James, also known as the kid brother of the promised Messiah, penned these challenging words that likely have perplexed followers of The Way for centuries.

Consider it pure joy as you face trials. Not bittersweet joy or joy mixed with grief. But PURE JOY. Initially, when we hear those words, something makes us wanna roll our eyes. Seriously? James calls Christians to face trials: grief, pain, sadness, disappointment of every kind…with PURE JOY?

How? Why? Is that even in the realm of possibility?

Let’s start at the end of that verse and work backward . . .

The goal and the promised result for the disciple who obeys James’ directive is that you will lack NOTHING, and become both mature and complete.

Who doesn’t want that?

Does anyone set a New Year’s resolution to grow more and more immature, to lack all sorts of things, and to feel incomplete? Of course not, that would be absurd.

Maturity, completeness, lacking nothing, sounds awesome, like what Jesus came to bring us in John 10—abundant life, life to the full.
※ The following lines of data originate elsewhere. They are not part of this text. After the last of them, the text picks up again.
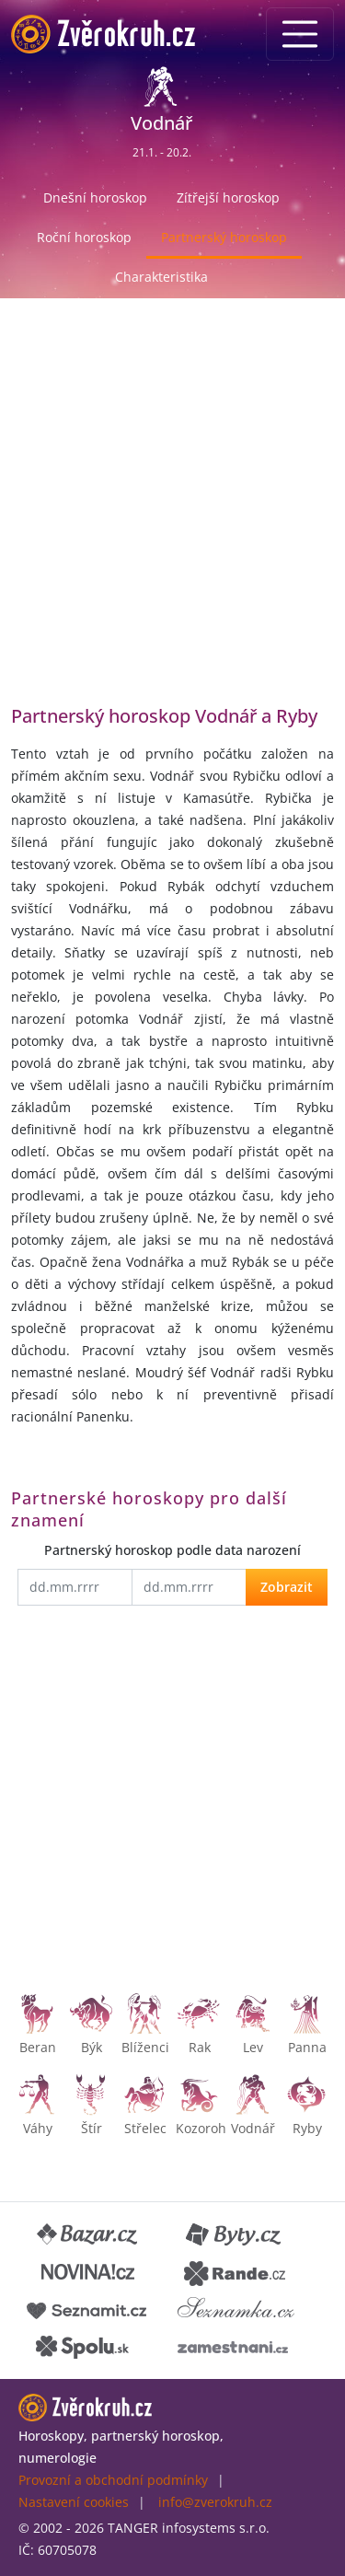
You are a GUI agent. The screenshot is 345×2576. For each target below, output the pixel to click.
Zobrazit (286, 1586)
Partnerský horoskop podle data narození (172, 1550)
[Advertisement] (172, 515)
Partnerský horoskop (224, 237)
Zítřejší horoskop (228, 197)
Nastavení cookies (73, 2502)
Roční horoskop (84, 237)
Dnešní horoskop (95, 197)
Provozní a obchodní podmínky (113, 2480)
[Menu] (300, 34)
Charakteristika (161, 276)
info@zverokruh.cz (215, 2502)
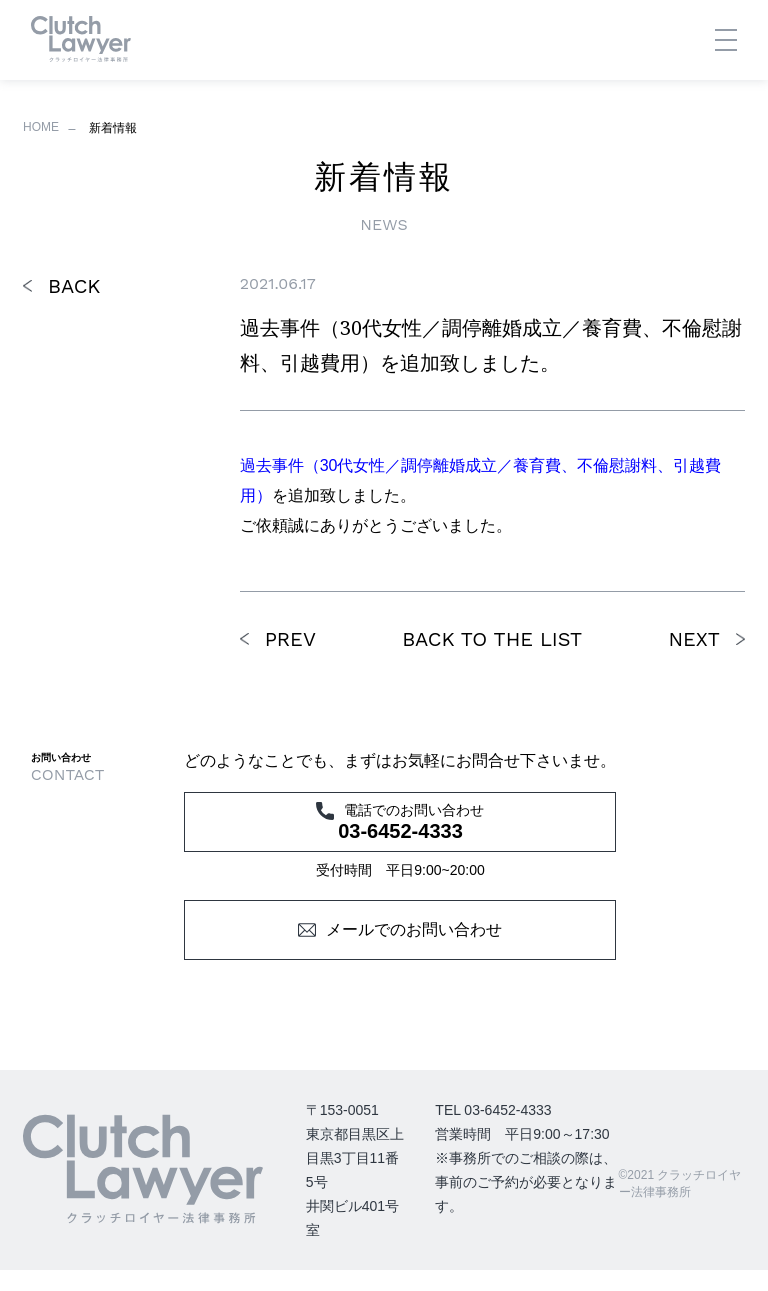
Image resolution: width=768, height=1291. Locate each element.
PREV (290, 639)
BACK (74, 286)
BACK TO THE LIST (492, 639)
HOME (41, 127)
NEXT (694, 639)
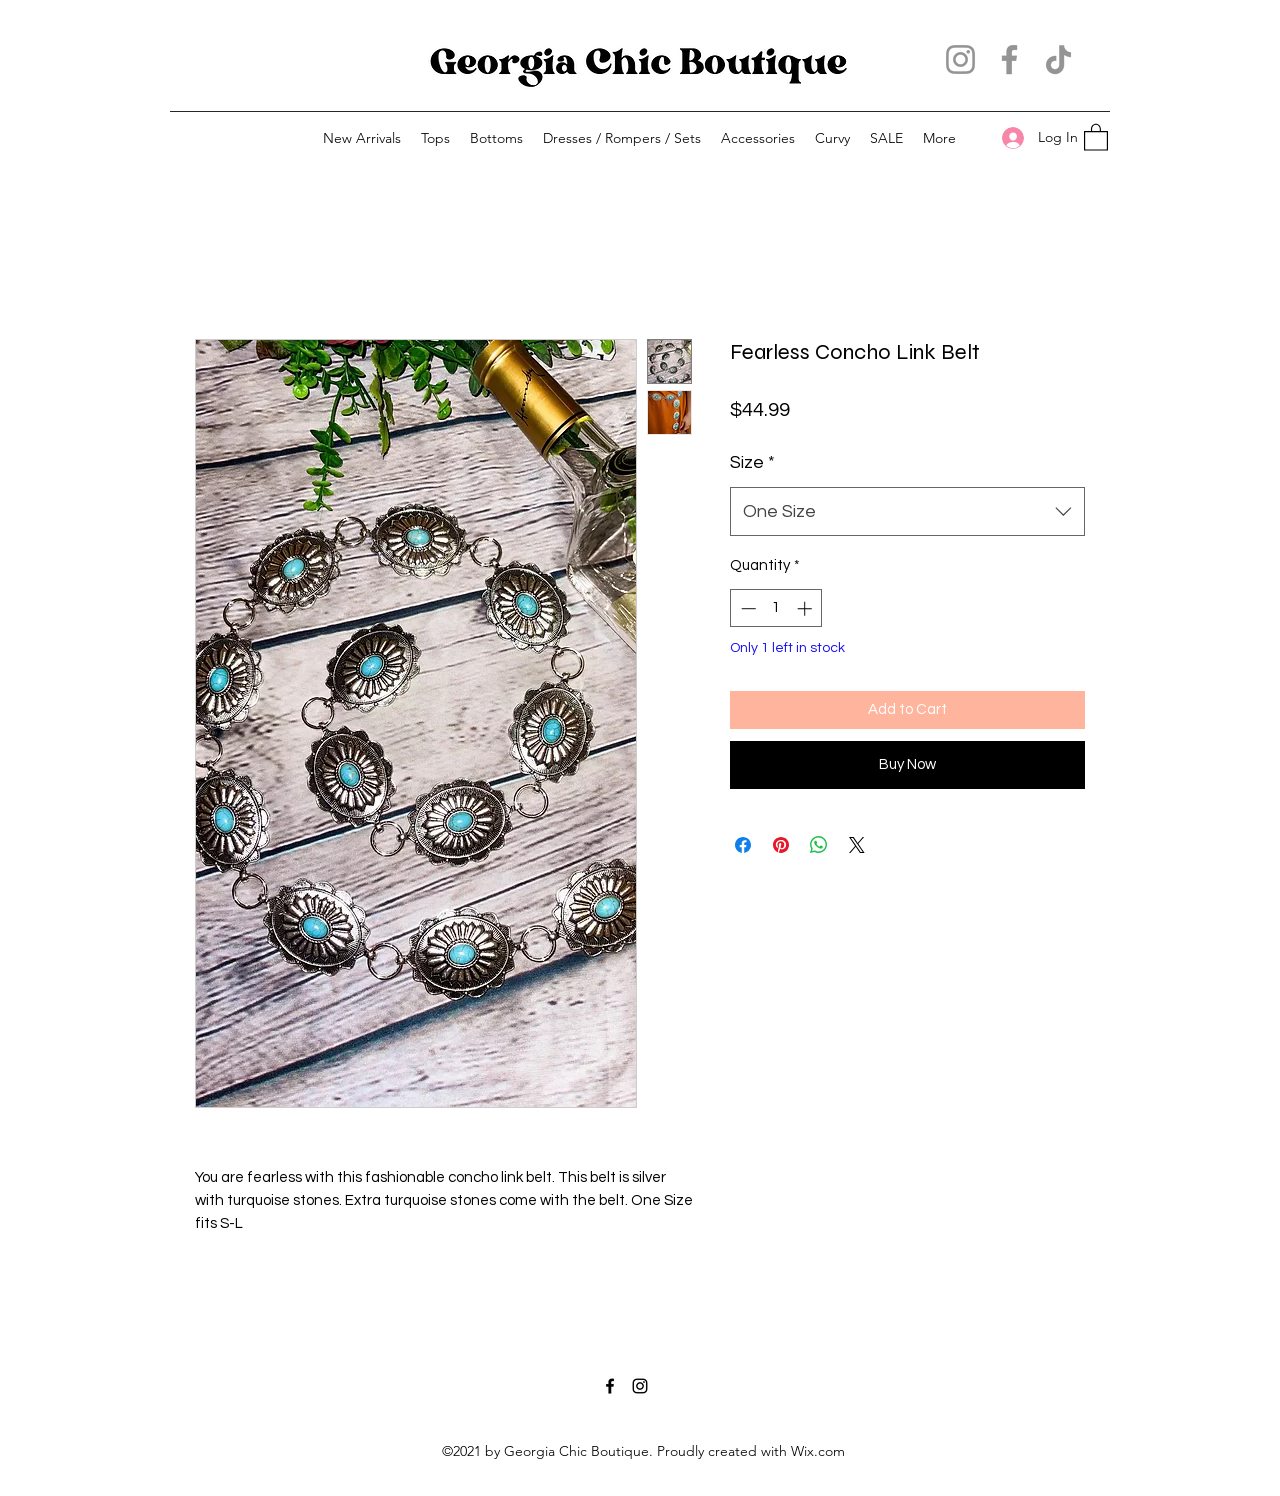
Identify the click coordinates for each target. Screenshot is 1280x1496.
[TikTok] (1058, 59)
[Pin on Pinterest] (781, 845)
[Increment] (806, 608)
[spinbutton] (776, 608)
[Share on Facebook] (743, 845)
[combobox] (907, 512)
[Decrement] (746, 608)
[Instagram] (960, 59)
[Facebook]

Guess how we get there? Not by dancing through life. According to James, we become mature and complete by persevering, enduring, standing firm, and not quitting. Perseverance isn’t a moment in time, but a process….that sometimes lasts days, weeks…. maybe even years. It’s a process with a purpose that produces a good result.

God knows, hard things and hard days test our faith in a way that easy-breezy days don’t. But faith that is tested, faith that is put through the fire of unbelievably hard circumstances, that faith, like gold, grows hard and strong, genuine and beautiful. That kind of faith will bless you. Faith like that blesses others too.

James continues in verse 12. “Blessed is the man who perseveres under trial, because when he has stood the test, he will receive the crown of life that God has promised to those who love him.”

God help us see the good in the hard; help us face trials with pure joy. We long to lack nothing, we long to look like you, Lord.